For each set of models, all the possible candidate models were ranked using the Akaike information criterion with correction for small sample sizes (AICc) and models with a ΔAICc < 2 were retained among the set of best models for inference63,64 (see outputs of models in Suppl. Mat. Table S1). Such set of best models was then used to estimate the mean effects and confidence intervals of each explanatory variable using model averaging and the full averaging procedure of models. For models fitted with a Gaussian distribution, multimodel inference was performed with the maximum likelihood (ML) ratio, and selected models were refitted using restricted maximum likelihood (REML) to obtain standardized estimates and p-values 63. For models with Poisson and negative binomial distributions, multimodel inference was performed under REML. Multimodel inference was performed using confidence intervals on the full average model using the MuMIn package 65. All analyses were performed using R (R Core Team)66. Correlation matrix between all explanatory variables are provided in the Supplementary Material (Figure S13). The residuals of the models were checked for normality and homoscedasticity using the “DHARMa” pacvkage 67. Collinearity between explanatory variables was assessed using the variance inflation factor (all VIFs were lower than 2). All continuous explanatory variables were scaled by the mean and standard deviation. GLMMs were fitted using the “lme4” package 68.

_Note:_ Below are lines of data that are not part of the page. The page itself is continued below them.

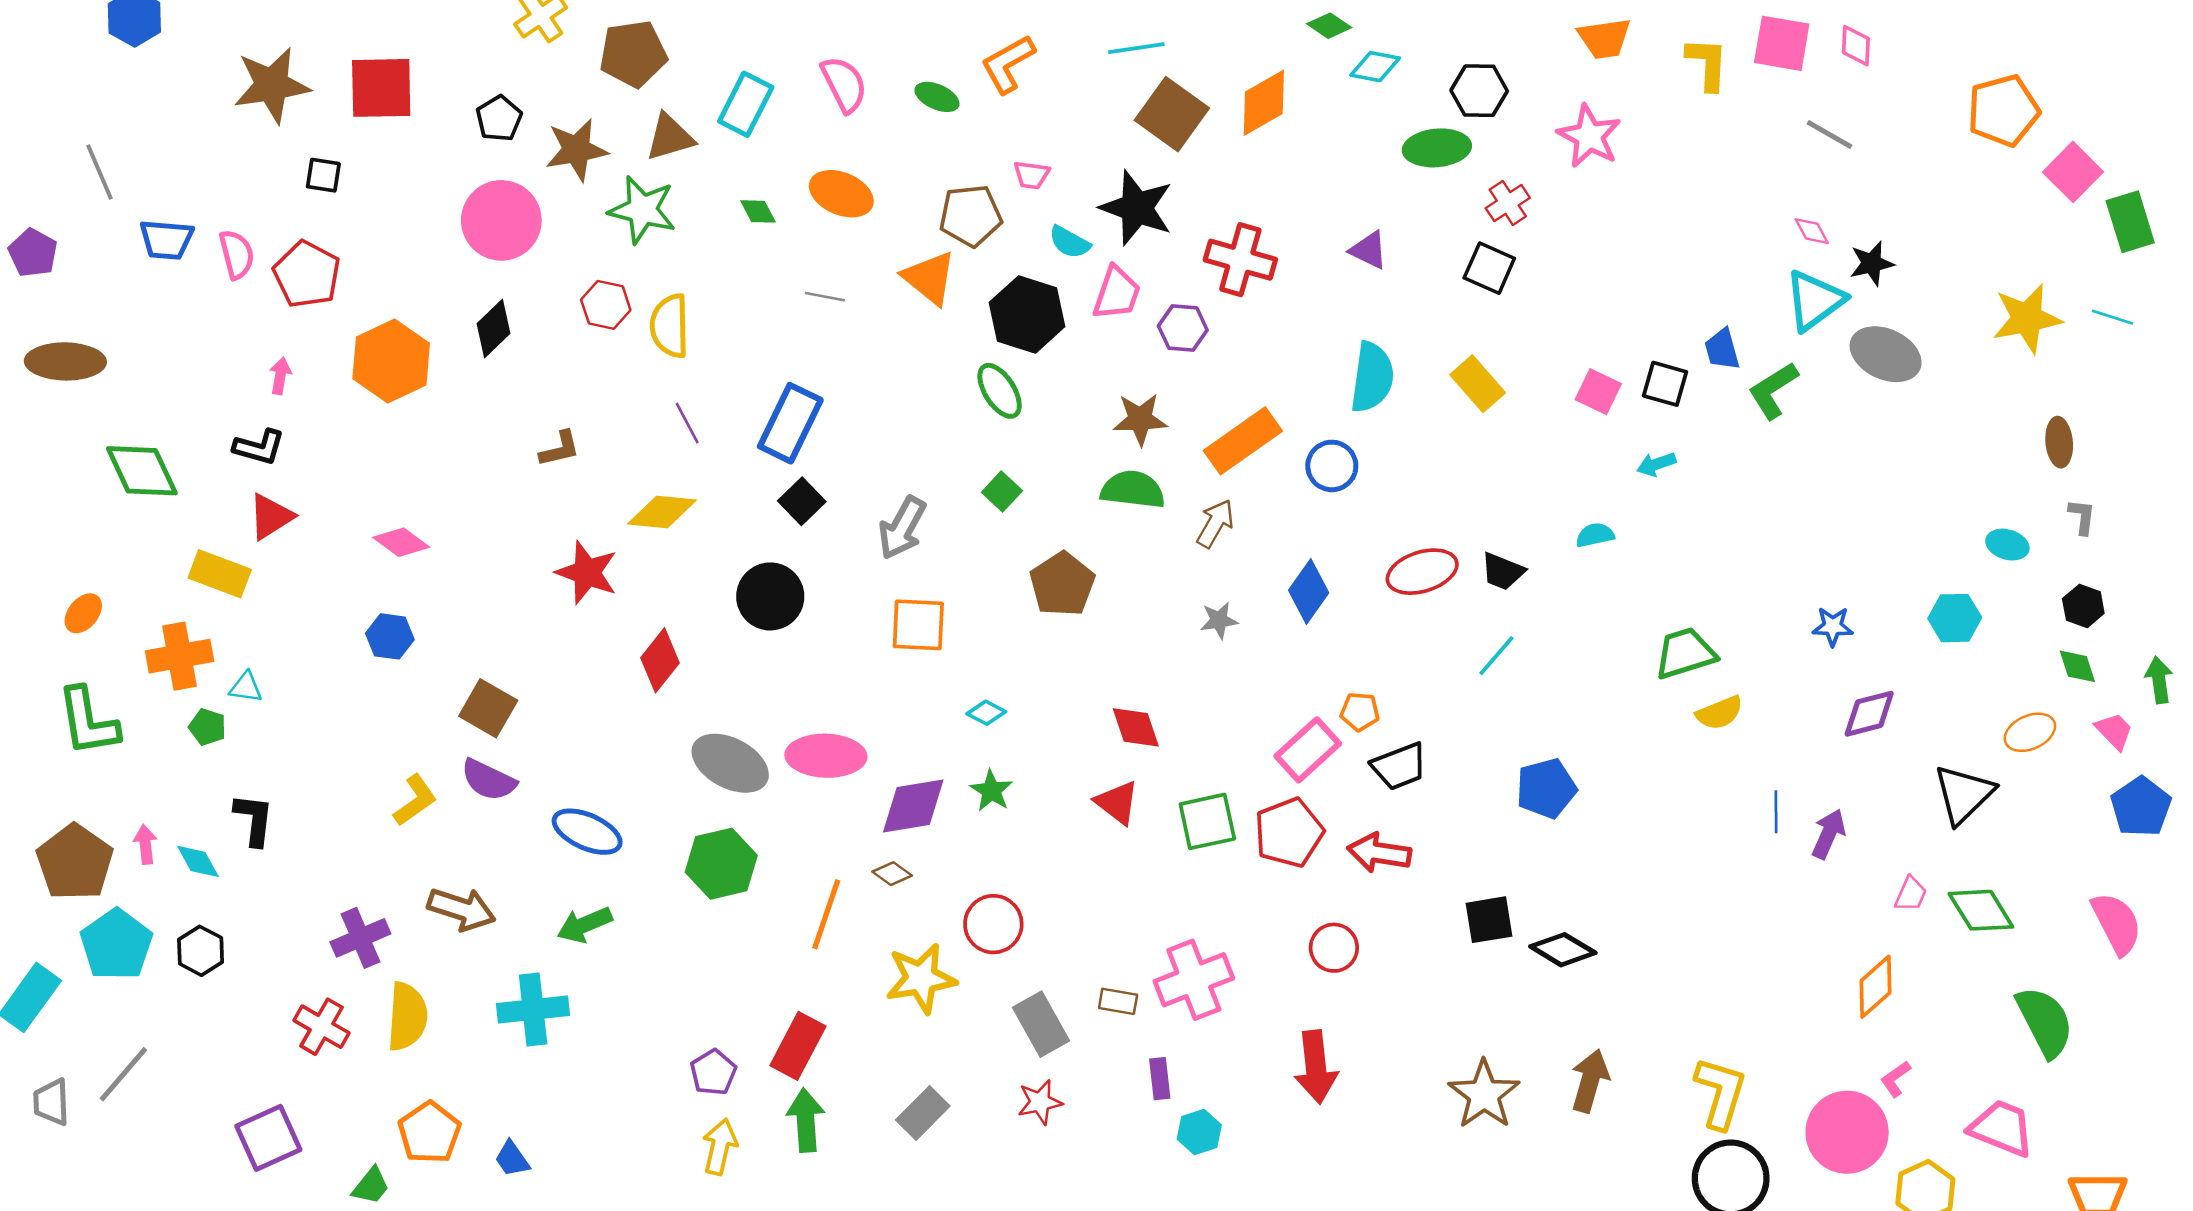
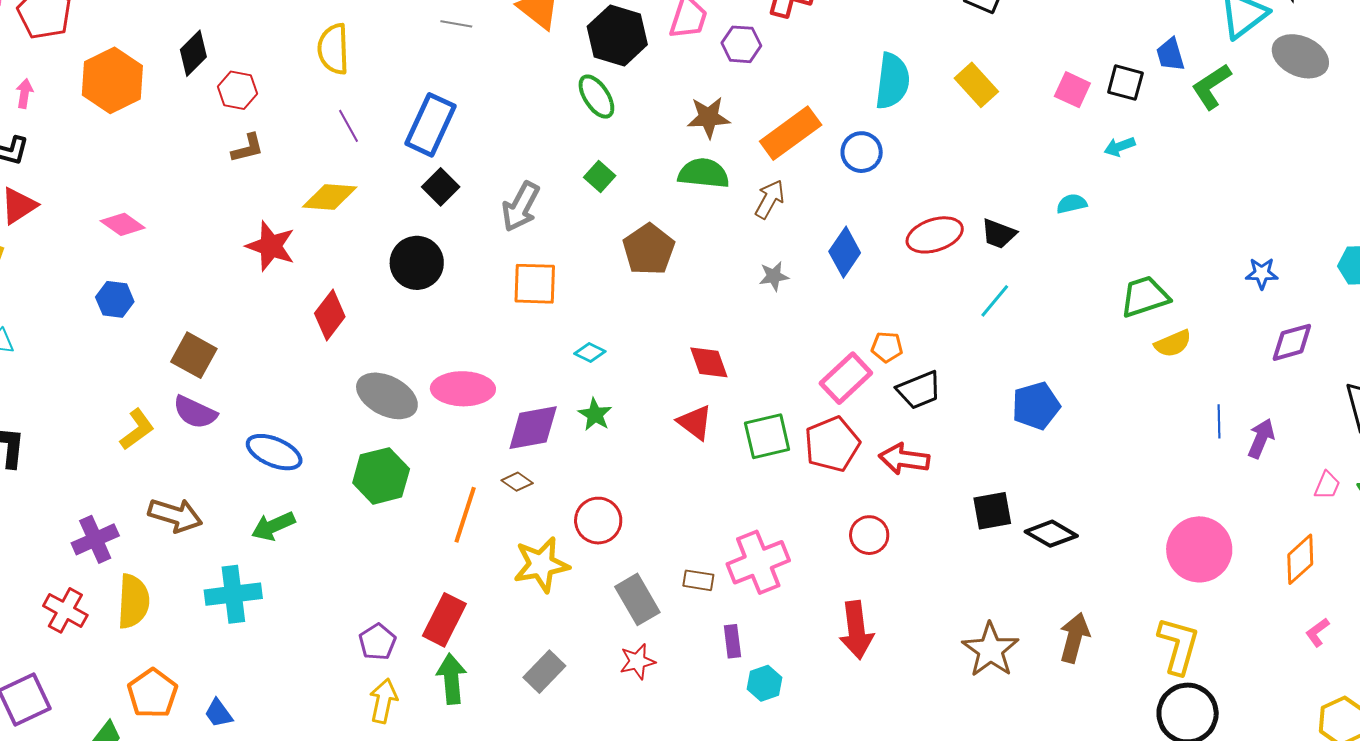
red hexagon: (606, 305) -> (237, 90), moved
pink circle: (1847, 1132) -> (1199, 549), moved

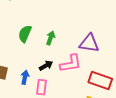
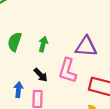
pink L-shape: (71, 64) -> (68, 71), turned 120
black arrow: (46, 66) -> (41, 75), turned 80

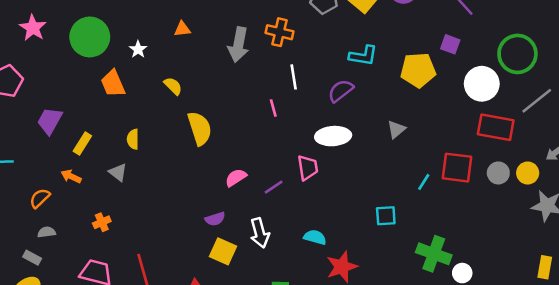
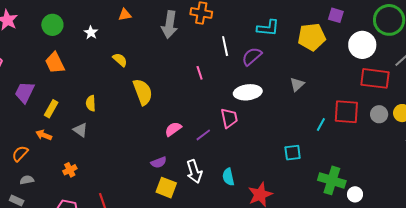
green circle: (90, 37) -> (52, 25), size x0.7
white line: (294, 77) -> (225, 46), moved
orange trapezoid: (113, 83) -> (55, 63), moved
cyan semicircle: (315, 237) -> (228, 177), moved, turned -114

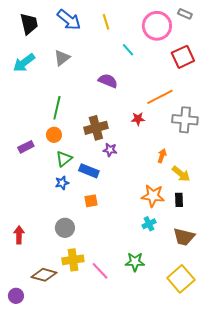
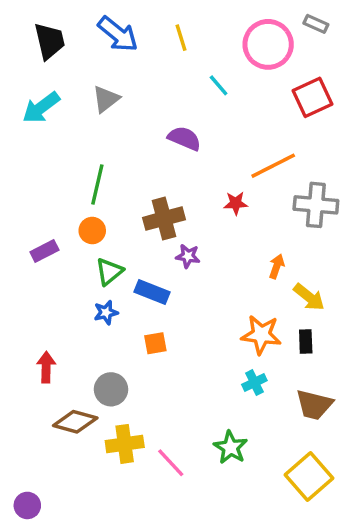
red arrow: (19, 235) -> (46, 367), moved
green star: (135, 262) -> (231, 447), turned 30
brown diamond: (44, 275) -> (75, 422), moved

We evaluated the relative importance of the predictors in explaining the abundance and richness of each community by calculating the percentage of variance they explained based on the ratio between the absolute values of the standardized regression coefficient and the sum of all standardized regression coefficients of predictors for each model 57.

Ethical approval and informed consent

Informed consent was obtained from all farmers. Information about their farming practices were carried out in accordance with relevant guidelines and regulations including the General Data Protection Regulation 2016/679 (GDPR). All experimental protocols were approved by INRAE.